(Page images and extracted text)
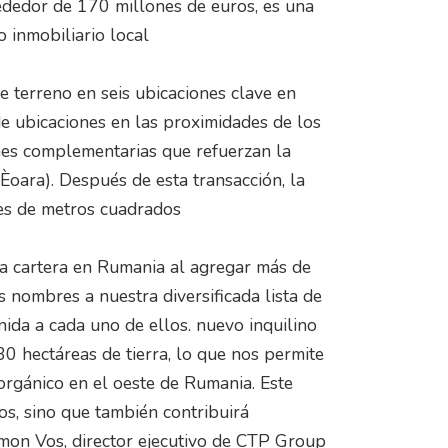
rededor de 170 millones de euros, es una
o inmobiliario local
 terreno en seis ubicaciones clave en
 ubicaciones en las proximidades de los
nes complementarias que refuerzan la
iÈoara). Después de esta transacción, la
es de metros cuadrados
tra cartera en Rumania al agregar más de
nombres a nuestra diversificada lista de
nida a cada uno de ellos. nuevo inquilino
30 hectáreas de tierra, lo que nos permite
orgánico en el oeste de Rumania. Este
os, sino que también contribuirá
emon Vos, director ejecutivo de CTP Group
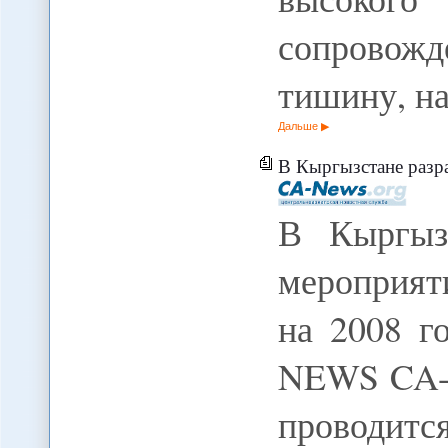
сопровожд
тишину, н
Дальше
В Кыргызстане разрабат
В Кыргызс
мероприят
на 2008 г
NEWS CA-
проводит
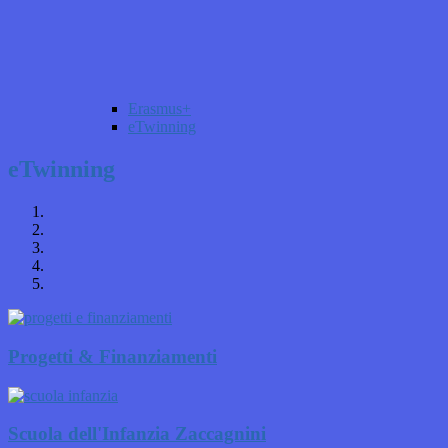
Erasmus+
eTwinning
eTwinning
Progetti & Finanziamenti
Scuola dell'Infanzia Zaccagnini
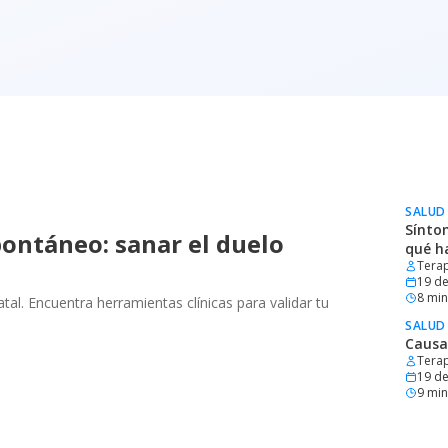
SALUD
Sínto
ontáneo: sanar el duelo
qué h
Terap
19 de
8
min 
al. Encuentra herramientas clínicas para validar tu
SALUD
Causa
Terap
19 de
9
min 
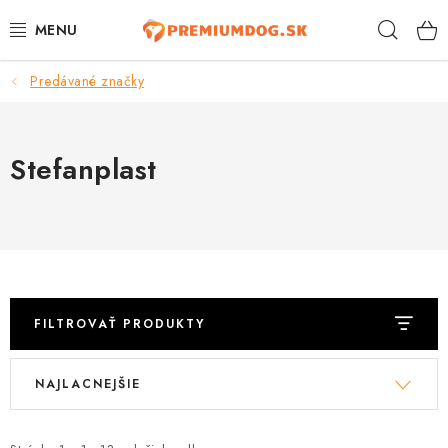
Prejsť
Hľad
na
obsah
Predávané značky
TOP 100 PRODUKTOV
NOVINKY
Stefanplast
AKCIE
ÚTULKY
KONTAKTY
FILTROVAŤ PRODUKTY
PSY
V
R
NAJLACNEJŠIE
ý
a
MAČKY
p
d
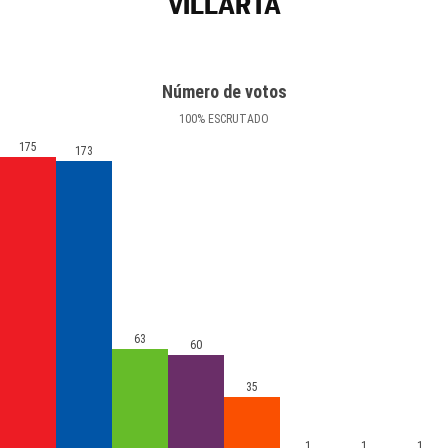
VILLARTA
Número de votos
100
%
ESCRUTADO
175
173
63
60
35
1
1
1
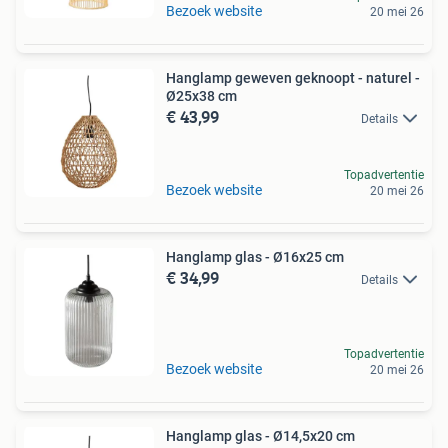
Bezoek website
20 mei 26
Hanglamp geweven geknoopt - naturel -
Ø25x38 cm
€ 43,99
Details
Topadvertentie
Bezoek website
20 mei 26
Hanglamp glas - Ø16x25 cm
€ 34,99
Details
Topadvertentie
Bezoek website
20 mei 26
Hanglamp glas - Ø14,5x20 cm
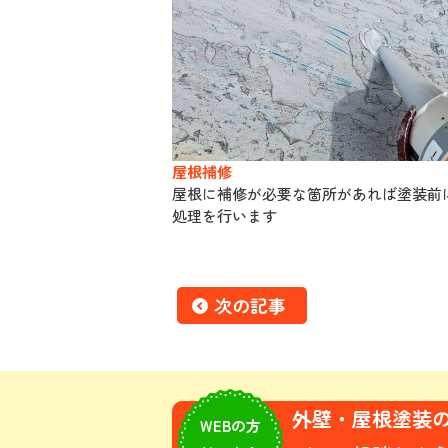
屋根補修
屋根に補修が必要な箇所があれば塗装前
処理を行います
次の記事
外壁・屋根塗装
WEBの方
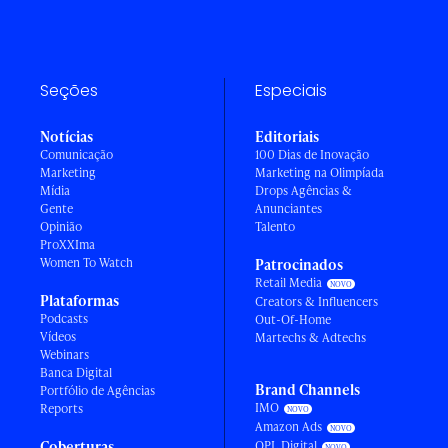
Seções
Especiais
Notícias
Editoriais
Comunicação
100 Dias de Inovação
Marketing
Marketing na Olimpíada
Mídia
Drops Agências &
Gente
Anunciantes
Opinião
Talento
ProXXIma
Women To Watch
Patrocinados
Retail Media
Plataformas
Creators & Influencers
Podcasts
Out-Of-Home
Vídeos
Martechs & Adtechs
Webinars
Banca Digital
Brand Channels
Portfólio de Agências
IMO
Reports
Amazon Ads
Coberturas
OPL Digital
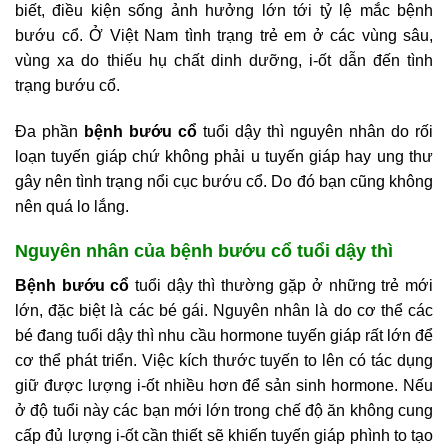
biết, điều kiện sống ảnh hưởng lớn tới tỷ lệ mắc bệnh
bướu cổ. Ở Việt Nam tình trạng trẻ em ở các vùng sâu,
vùng xa do thiếu hụ chất dinh dưỡng, i-ốt dẫn đến tình
trạng bướu cổ.
Đa phần
bệnh bướu cổ
tuổi dậy thì nguyên nhân do rối
loạn tuyến giáp chứ không phải u tuyến giáp hay ung thư
gây nên tình trạng nổi cục bướu cổ. Do đó bạn cũng không
nên quá lo lắng.
Nguyên nhân của bệnh bướu cổ tuổi dậy thì
Bệnh bướu cổ
tuổi dậy thì thường gặp ở những trẻ mới
lớn, đặc biệt là các bé gái. Nguyên nhân là do cơ thể các
bé đang tuổi dậy thì nhu cầu hormone tuyến giáp rất lớn để
cơ thể phát triển. Việc kích thước tuyến to lên có tác dụng
giữ được lượng i-ốt nhiều hơn để sản sinh hormone. Nếu
ở độ tuổi này các bạn mới lớn trong chế độ ăn không cung
cấp đủ lượng i-ốt cần thiết sẽ khiến tuyến giáp phình to tạo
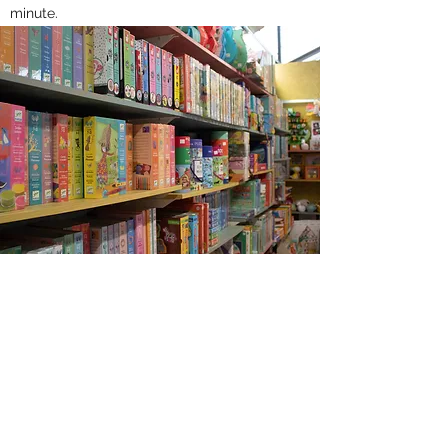
minute.
Décorations de Noël
Pour un noël de rêve ou un réveillon à
marquer les esprits, la jardinerie vous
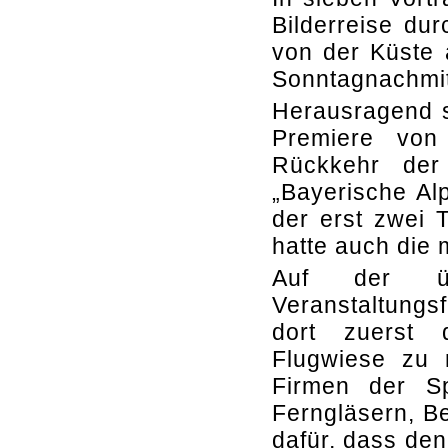
Bilderreise du
von der Küste
Sonntagnachmit
Herausragend s
Premiere von
Rückkehr der
„Bayerische Al
der erst zwei 
hatte auch die 
Auf der üb
Veranstaltungsfl
dort zuerst 
Flugwiese zu 
Firmen der Sp
Ferngläsern, B
dafür, dass de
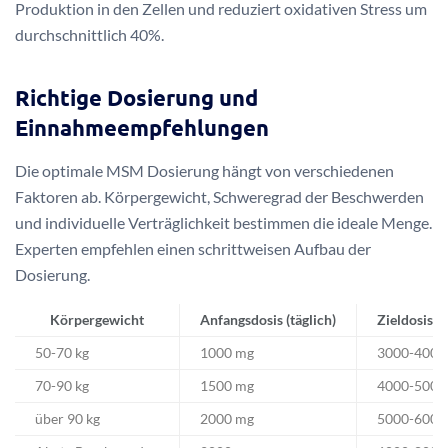
Produktion in den Zellen und reduziert oxidativen Stress um
durchschnittlich 40%.
Richtige Dosierung und
Einnahmeempfehlungen
Die optimale MSM Dosierung hängt von verschiedenen
Faktoren ab. Körpergewicht, Schweregrad der Beschwerden
und individuelle Verträglichkeit bestimmen die ideale Menge.
Experten empfehlen einen schrittweisen Aufbau der
Dosierung.
Körpergewicht
Anfangsdosis (täglich)
Zieldosis (t
50-70 kg
1000 mg
3000-4000
70-90 kg
1500 mg
4000-5000
über 90 kg
2000 mg
5000-6000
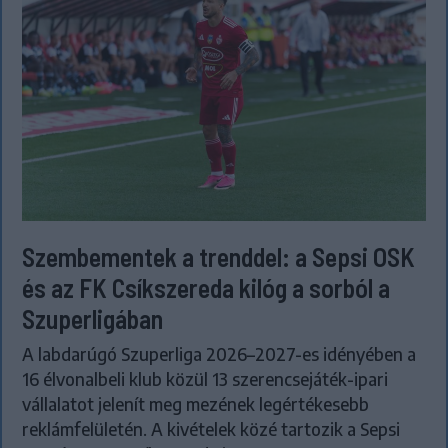
Szembementek a trenddel: a Sepsi OSK
és az FK Csíkszereda kilóg a sorból a
Szuperligában
A labdarúgó Szuperliga 2026–2027-es idényében a
16 élvonalbeli klub közül 13 szerencsejáték-ipari
vállalatot jelenít meg mezének legértékesebb
reklámfelületén. A kivételek közé tartozik a Sepsi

_About this exercise:_
Return every entry word for word, but drop any pictures.

_Solution:_
rededor de 170 millones de euros, es una
o inmobiliario local
 terreno en seis ubicaciones clave en
 ubicaciones en las proximidades de los
nes complementarias que refuerzan la
iÈoara). Después de esta transacción, la
es de metros cuadrados
tra cartera en Rumania al agregar más de
nombres a nuestra diversificada lista de
nida a cada uno de ellos. nuevo inquilino
30 hectáreas de tierra, lo que nos permite
orgánico en el oeste de Rumania. Este
os, sino que también contribuirá
emon Vos, director ejecutivo de CTP Group
сопровожд
тишину, н
Дальше
В Кыргызстане разрабат
В Кыргызс
мероприят
на 2008 г
NEWS CA-
проводит
Erasmus+
eTwinning
eTwinning
Progetti & Finanziamenti
Scuola dell'Infanzia Zaccagnini
SALUD
Sínto
ontáneo: sanar el duelo
qué h
Terap
19 de
8
min 
al. Encuentra herramientas clínicas para validar tu
SALUD
Causa
Terap
19 de
9
min 
Prejsť
Hľad
na
obsah
Predávané značky
TOP 100 PRODUKTOV
NOVINKY
Stefanplast
AKCIE
ÚTULKY
KONTAKTY
FILTROVAŤ PRODUKTY
PSY
V
R
NAJLACNEJŠIE
ý
a
MAČKY
p
d
VILLARTA
Número de votos
100
%
ESCRUTADO
175
173
63
60
35
1
1
1
Bezoek website
20 mei 26
Hanglamp geweven geknoopt - naturel -
Ø25x38 cm
€ 43,99
Details
Topadvertentie
Bezoek website
20 mei 26
Hanglamp glas - Ø16x25 cm
€ 34,99
Details
Topadvertentie
Bezoek website
20 mei 26
Hanglamp glas - Ø14,5x20 cm
屋根補修
屋根に補修が必要な箇所があれば塗装前
処理を行います
次の記事
外壁・屋根塗装
WEBの方
Seções
Especiais
Notícias
Editoriais
Comunicação
100 Dias de Inovação
Marketing
Marketing na Olimpíada
Mídia
Drops Agências &
Gente
Anunciantes
Opinião
Talento
ProXXIma
Women To Watch
Patrocinados
Retail Media
Plataformas
Creators & Influencers
Podcasts
Out-Of-Home
Vídeos
Martechs & Adtechs
Webinars
Banca Digital
Brand Channels
Portfólio de Agências
IMO
Reports
Amazon Ads
Coberturas
OPL Digital
biết, điều kiện sống ảnh hưởng lớn tới tỷ lệ mắc bệnh
bướu cổ. Ở Việt Nam tình trạng trẻ em ở các vùng sâu,
vùng xa do thiếu hụ chất dinh dưỡng, i-ốt dẫn đến tình
trạng bướu cổ.
Đa phần
bệnh bướu cổ
tuổi dậy thì nguyên nhân do rối
loạn tuyến giáp chứ không phải u tuyến giáp hay ung thư
gây nên tình trạng nổi cục bướu cổ. Do đó bạn cũng không
nên quá lo lắng.
Nguyên nhân của bệnh bướu cổ tuổi dậy thì
Bệnh bướu cổ
tuổi dậy thì thường gặp ở những trẻ mới
lớn, đặc biệt là các bé gái. Nguyên nhân là do cơ thể các
bé đang tuổi dậy thì nhu cầu hormone tuyến giáp rất lớn để
cơ thể phát triển. Việc kích thước tuyến to lên có tác dụng
giữ được lượng i-ốt nhiều hơn để sản sinh hormone. Nếu
ở độ tuổi này các bạn mới lớn trong chế độ ăn không cung
cấp đủ lượng i-ốt cần thiết sẽ khiến tuyến giáp phình to tạo
minute.
Décorations de Noël
Pour un noël de rêve ou un réveillon à
marquer les esprits, la jardinerie vous
Bilderreise du
von der Küste
Sonntagnachmit
Herausragend s
Premiere von
Rückkehr der
„Bayerische Al
der erst zwei 
hatte auch die 
Auf der üb
Veranstaltungsfl
dort zuerst 
Flugwiese zu 
Firmen der Sp
Ferngläsern, B
dafür, dass de
Produktion in den Zellen und reduziert oxidativen Stress um
durchschnittlich 40%.
Richtige Dosierung und
Einnahmeempfehlungen
Die optimale MSM Dosierung hängt von verschiedenen
Faktoren ab. Körpergewicht, Schweregrad der Beschwerden
und individuelle Verträglichkeit bestimmen die ideale Menge.
Experten empfehlen einen schrittweisen Aufbau der
Dosierung.
Körpergewicht
Anfangsdosis (täglich)
Zieldosis (t
50-70 kg
1000 mg
3000-4000
70-90 kg
1500 mg
4000-5000
über 90 kg
2000 mg
5000-6000
Szembementek a trenddel: a Sepsi OSK
és az FK Csíkszereda kilóg a sorból a
Szuperligában
A labdarúgó Szuperliga 2026–2027-es idényében a
16 élvonalbeli klub közül 13 szerencsejáték-ipari
vállalatot jelenít meg mezének legértékesebb
reklámfelületén. A kivételek közé tartozik a Sepsi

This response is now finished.